Britain has a shoddy record of silence and appeasement over human rights abuses by Beijing, something set to grow worse in our weakened state after Brexit. Support for those struggling in our former colony to protect rights we agreed in its handover has been half-hearted at best.

Meanwhile Donald Trump terrifies Beijing with his volatility and his administration quickly applauded Tsai’s success, but he is focused on resolving his damaging trade war.

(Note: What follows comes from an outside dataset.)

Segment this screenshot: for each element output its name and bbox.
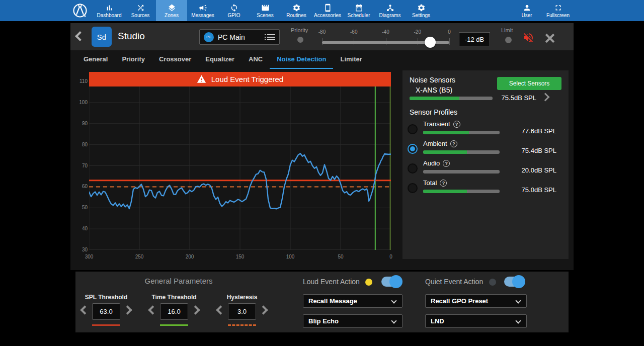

And as Chinese officials point out, the West’s actions in the Middle East – from invading Iraq through to the killing of Iran’s Qasem Soleimani – corrode its claims to serve as a force for global good and stability.

The titanic struggle between the world’s superpower and its emerging challenger is now even more complicated – not least since the United States is legally bound to ensure Taiwan can defend itself.

The citizens of that island, like most of those in Hong Kong, have displayed a determination to resist the rule of China’s one-party regime. This is laudable and understandable. Yet it also fuels the risk of either place becoming a global flashpoint. China’s high-pressure tactics have backfired but it will not abandon long-cherished aims. Ultimately, however, this thriving democracy is the perfect riposte to those Communist Party bullies who are repressing one-fifth of the world’s population from Beijing.